Le contrat d'autonomie comportera « des droits et des devoirs » pour les jeunes. L'intéressé s'engagera ainsi à suivre les actions de formation et d'insertion définies conjointement avec l'opérateur et devra respecter un certain nombre de clauses (assiduité, recherche active d'un emploi, etc.). L'opérateur s'engagera, pour sa part, à mettre en place un accompagnement individualisé du jeune et à mobiliser un ensemble de moyens en faveur de son insertion sociale et professionnelle. A l'issue de cette période de soutien intensif - « qui pourra durer quelques semaines ou quelques mois selon les cas », selon Nicolas Sarkozy - « tous les efforts seront faits » pour que le jeune soit placé dans un emploi durable, un contrat d'apprentissage ou une formation vraiment qualifiante. En outre, l'opérateur continuera de suivre l'intéressé pendant six mois.

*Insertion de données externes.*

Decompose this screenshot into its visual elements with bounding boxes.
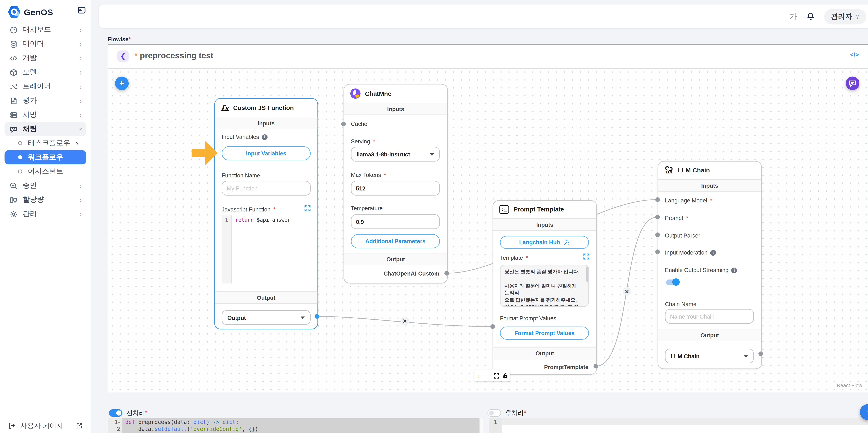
gear-icon bbox=[9, 210, 18, 218]
js-code-editor[interactable]: 1 return $api_answer bbox=[222, 215, 311, 283]
sidebar-subitem-label: 어시스턴트 bbox=[28, 167, 63, 176]
report-icon bbox=[9, 96, 18, 105]
sidebar-item-label: 서빙 bbox=[23, 110, 37, 120]
sidebar-item-data[interactable]: 데이터 › bbox=[4, 37, 86, 51]
sidebar-item-chat[interactable]: 채팅 › bbox=[4, 122, 86, 136]
postprocess-code-editor[interactable]: 1 bbox=[489, 419, 868, 433]
serving-label: Serving* bbox=[351, 138, 375, 145]
sidebar-item-model[interactable]: 모델 › bbox=[4, 65, 86, 80]
handle-output-parser-input[interactable] bbox=[655, 233, 660, 237]
js-function-label: Javascript Function* bbox=[222, 207, 276, 213]
sidebar-subitem-assistant[interactable]: 어시스턴트 bbox=[4, 164, 86, 179]
canvas-toolbar: + − bbox=[474, 370, 509, 381]
additional-parameters-button[interactable]: Additional Parameters bbox=[351, 234, 440, 248]
template-textarea[interactable]: 당신은 챗봇의 품질 평가자 입니다. 사용자의 질문에 얼마나 친절하게 논리… bbox=[500, 265, 589, 307]
sidebar-footer-user-page[interactable]: 사용자 페이지 bbox=[8, 421, 83, 431]
logo[interactable]: GenOS bbox=[8, 4, 87, 19]
sidebar-item-quota[interactable]: 할당량 › bbox=[4, 193, 86, 207]
zoom-out-button[interactable]: − bbox=[483, 370, 492, 381]
line-numbers: 1▾ 2 3 bbox=[107, 419, 122, 433]
sidebar-item-approval[interactable]: 승인 › bbox=[4, 179, 86, 193]
preprocess-code-editor[interactable]: 1▾ 2 3 def preprocess(data: dict) -> dic… bbox=[107, 419, 479, 433]
bell-icon[interactable] bbox=[806, 12, 815, 21]
edge-delete-button[interactable]: ✕ bbox=[401, 317, 409, 325]
add-node-button[interactable]: + bbox=[115, 76, 129, 90]
function-name-input[interactable] bbox=[222, 181, 311, 196]
sidebar-item-label: 트레이너 bbox=[23, 82, 51, 91]
back-button[interactable]: ❮ bbox=[117, 51, 129, 62]
inputs-section-header: Inputs bbox=[344, 103, 447, 115]
serving-select[interactable]: llama3.1-8b-instruct▼ bbox=[351, 147, 440, 162]
output-streaming-toggle[interactable] bbox=[666, 279, 680, 286]
info-icon: i bbox=[262, 134, 268, 140]
sidebar-collapse-icon[interactable] bbox=[77, 6, 86, 15]
node-prompt-template[interactable]: >_ Prompt Template Inputs Langchain Hub … bbox=[493, 200, 597, 375]
chain-name-label: Chain Name bbox=[665, 301, 696, 307]
flow-title: * preprocessing test bbox=[134, 51, 213, 60]
lock-button[interactable] bbox=[501, 370, 510, 381]
sidebar-item-trainer[interactable]: 트레이너 › bbox=[4, 79, 86, 94]
empty-code-area bbox=[502, 419, 868, 433]
llm-chain-output-select[interactable]: LLM Chain▼ bbox=[665, 349, 754, 363]
sidebar-item-eval[interactable]: 평가 › bbox=[4, 94, 86, 108]
chevron-right-icon: › bbox=[80, 96, 82, 105]
handle-chatmnc-output[interactable] bbox=[444, 271, 449, 276]
max-tokens-input[interactable] bbox=[351, 181, 440, 196]
sidebar-item-serving[interactable]: 서빙 › bbox=[4, 107, 86, 122]
sidebar-subitem-workflow[interactable]: 워크플로우 bbox=[4, 150, 86, 164]
code-export-button[interactable]: </> bbox=[850, 51, 859, 58]
editor-scrollbar[interactable] bbox=[479, 419, 483, 433]
flow-canvas[interactable]: ✕ ✕ + fx Custom JS Function Inputs bbox=[108, 68, 867, 391]
chain-name-input[interactable] bbox=[665, 309, 754, 324]
node-llm-chain[interactable]: LLM LLM Chain Inputs Language Model* Pro… bbox=[658, 161, 762, 369]
preprocess-toggle[interactable] bbox=[109, 409, 122, 417]
database-icon bbox=[9, 40, 18, 48]
sidebar-subitem-taskflow[interactable]: 태스크플로우 › bbox=[4, 136, 86, 150]
handle-input-moderation-input[interactable] bbox=[655, 249, 660, 254]
expand-icon[interactable] bbox=[304, 205, 311, 212]
font-size-toggle[interactable]: 가 bbox=[789, 11, 797, 22]
input-variables-label: Input Variables i bbox=[222, 134, 268, 140]
handle-prompt-input[interactable] bbox=[655, 215, 660, 219]
node-chatmnc[interactable]: ChatMnc Inputs Cache Serving* llama3.1-8… bbox=[344, 84, 448, 283]
sidebar-footer-label: 사용자 페이지 bbox=[21, 421, 63, 431]
sidebar-item-admin[interactable]: 관리 › bbox=[4, 207, 86, 221]
code-icon bbox=[9, 54, 18, 62]
zoom-in-button[interactable]: + bbox=[474, 370, 483, 381]
sidebar-item-dev[interactable]: 개발 › bbox=[4, 51, 86, 65]
chevron-right-icon: › bbox=[76, 139, 79, 147]
svg-text:✕: ✕ bbox=[403, 318, 407, 324]
format-prompt-values-button[interactable]: Format Prompt Values bbox=[500, 327, 589, 340]
chevron-right-icon: › bbox=[80, 181, 82, 190]
output-anchor-label: ChatOpenAI-Custom bbox=[383, 271, 439, 277]
chat-bubble-icon bbox=[9, 125, 18, 133]
handle-prompt-template-output[interactable] bbox=[593, 364, 598, 368]
temperature-label: Temperature bbox=[351, 205, 383, 212]
handle-llm-chain-output[interactable] bbox=[758, 351, 763, 356]
caret-down-icon: ▼ bbox=[743, 353, 749, 359]
sidebar-item-label: 모델 bbox=[23, 67, 37, 77]
profile-name: 관리자 bbox=[831, 12, 852, 21]
profile-menu[interactable]: 관리자 ∨ bbox=[824, 9, 866, 24]
handle-language-model-input[interactable] bbox=[655, 197, 660, 202]
temperature-input[interactable] bbox=[351, 214, 440, 229]
sidebar-item-dashboard[interactable]: 대시보드 › bbox=[4, 23, 86, 37]
sidebar: GenOS 대시보드 › 데이터 › 개발 bbox=[0, 0, 91, 433]
handle-cjs-output[interactable] bbox=[315, 314, 319, 318]
node-custom-js-function[interactable]: fx Custom JS Function Inputs Input Varia… bbox=[214, 98, 318, 329]
chat-button[interactable] bbox=[846, 76, 859, 90]
output-select[interactable]: Output▼ bbox=[222, 310, 311, 325]
preprocess-header: 전처리* bbox=[109, 409, 148, 417]
edge-delete-button[interactable]: ✕ bbox=[623, 287, 631, 296]
sidebar-item-label: 대시보드 bbox=[23, 25, 51, 35]
expand-icon[interactable] bbox=[583, 253, 590, 260]
postprocess-toggle[interactable] bbox=[488, 409, 501, 417]
scroll-to-top-button[interactable]: ↑ bbox=[860, 404, 868, 420]
terminal-icon: >_ bbox=[499, 205, 509, 213]
handle-cache-input[interactable] bbox=[341, 122, 346, 126]
fit-view-button[interactable] bbox=[492, 370, 501, 381]
input-variables-button[interactable]: Input Variables bbox=[222, 146, 311, 160]
textarea-scrollbar[interactable] bbox=[586, 267, 588, 282]
langchain-hub-button[interactable]: Langchain Hub bbox=[500, 236, 589, 249]
handle-format-values-input[interactable] bbox=[490, 324, 495, 329]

Partant du constat que l'envie de créer une entreprise est très forte dans les quartiers en difficulté et particulièrement chez les jeunes, le président de la République a par ailleurs annoncé une « réforme de l'aide à la création d'entreprise » qui débutera dans ces quartiers, « où les structures d'accompagnement [...] sont aujourd'hui moins présentes ». « Les professionnels de la création d'entreprise vont être là encore sélectionnés », a-t-il déclaré, et ils seront chargés d'accompagner les intéressés « aussi bien avant qu'après la création de l'entreprise » et de « leur dire quelles actions de professionnalisation, quelles expertises sont nécessaires, comment avoir accès à la médiation bancaire ou à des financements privilégiés ». Objectif affiché : accompagner 20 000 créateurs d'entreprise habitant dans les quartiers sensibles sur quatre ans.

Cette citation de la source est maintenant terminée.